Some parts of your application will be high velocity, at least when it comes to the rate of change of features and priorities. But then you have the strong and steady workhorse components. Imagine some of the problems you have yet to solve. There are some parts of your overall application that will be low velocity once version 1.0 is shipped. They don’t directly serve users, but offload work from the application servers that do. Sending email to users is a perfect asynchronous task to set up to happen in the background that won’t need much change to the basic architecture. It has somewhat unpredictable demand. And while you want it to happen in real time, the latency of a cold start is not going to ruin the password reset experience for a user locked out of their account.
Another interesting use case of serverless is the nearly infinite scale it brings. Let’s assume it takes 30 seconds to process one minute of high resolution video for streaming. How long will it take to process a 90-minute film? 30 seconds.
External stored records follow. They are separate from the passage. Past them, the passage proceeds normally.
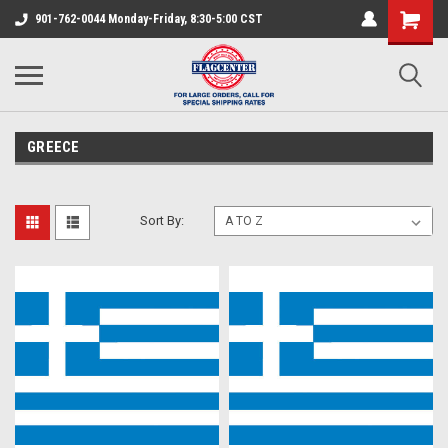
901-762-0044 Monday-Friday, 8:30-5:00 CST
GREECE
Sort By: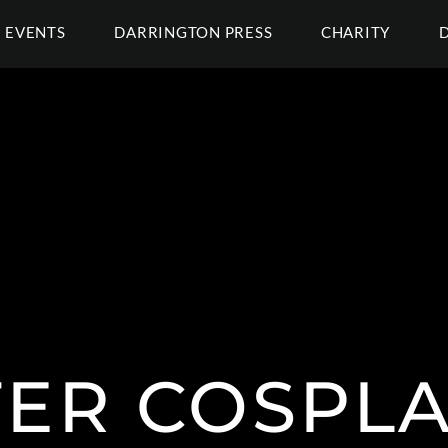
EVENTS
DARRINGTON PRESS
CHARITY
TER COSPLA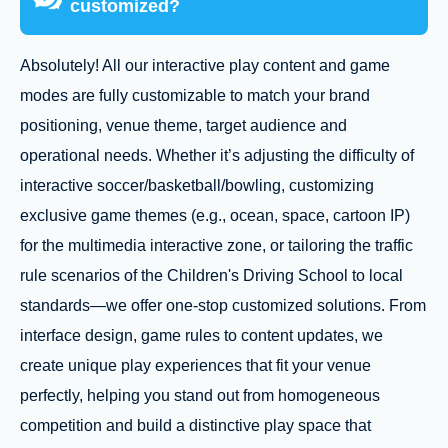
customized?
Absolutely! All our interactive play content and game
modes are fully customizable to match your brand
positioning, venue theme, target audience and
operational needs. Whether it’s adjusting the difficulty of
interactive soccer/basketball/bowling, customizing
exclusive game themes (e.g., ocean, space, cartoon IP)
for the multimedia interactive zone, or tailoring the traffic
rule scenarios of the Children's Driving School to local
standards—we offer one-stop customized solutions. From
interface design, game rules to content updates, we
create unique play experiences that fit your venue
perfectly, helping you stand out from homogeneous
competition and build a distinctive play space that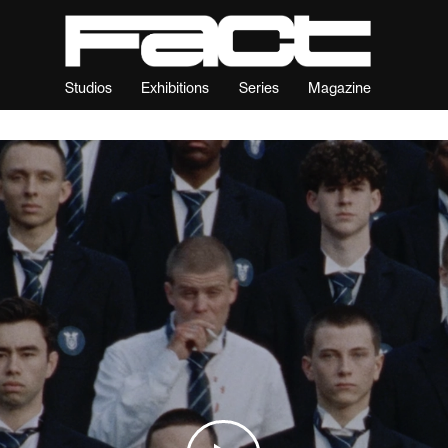
Studios
Exhibitions
Series
Magazine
Because you can break up and parallelize the work and instantly feed it out to as many Lambda functions as possible, you can drastically speed up the time it takes to complete a task. This is actually one way Netflix uses serverless.
Another strong use case for serverless is event-driven architecture.
One of the most helpful uses of serverless compute is that it acts as the glue between services. For example, you can monitor the utilization of a resource to scale a service up or down to save costs.
Want to resize uploaded images into thumbnails automatically without setting up a task or queueing service? Do you want to save money on your instances by using spot instances that cost less money than traditional instances? When those spot instances are being taken away (part of the reason they are less expensive), you can have a function automatically invoked on that cloud event to spin up a regular instance to take its place. Another spot instance becomes available later? Same thing in reverse: your function can spin up the instance that costs less money and terminate the more expensive one. Want to react to changes in data as they happen without adding brittle analytical code to the main conversion funnel of your application? Serverless can help with all of these use cases. It can be glue, DevOps, automation, out-of-band processing of data, or fully fledged applications.
When Is Serverless Compute Not Right for You?
Serverless will not serve you best when you have tasks that are computationally intensive, when your tasks have a long runtime that can’t be broken up into smaller workloads, or when you need additional functionality not currently supported by the cloud providers, to name a few examples. These tasks might look like reading a large table of data and turning each row into an API request, encoding a feature-length film for streaming, or running a persistent WebSockets connection for a chat function. But some of these examples do have ways of being adapted to work. You can run a parallel scan or certain types of datastores such as DynamoDB. You can break up large files into smaller parallelized chucks as Netflix currently does to encode movies. You can use an API Gateway with WebSockets to maintain a real-time connection to clients, while invoking a Lambda for each message passed.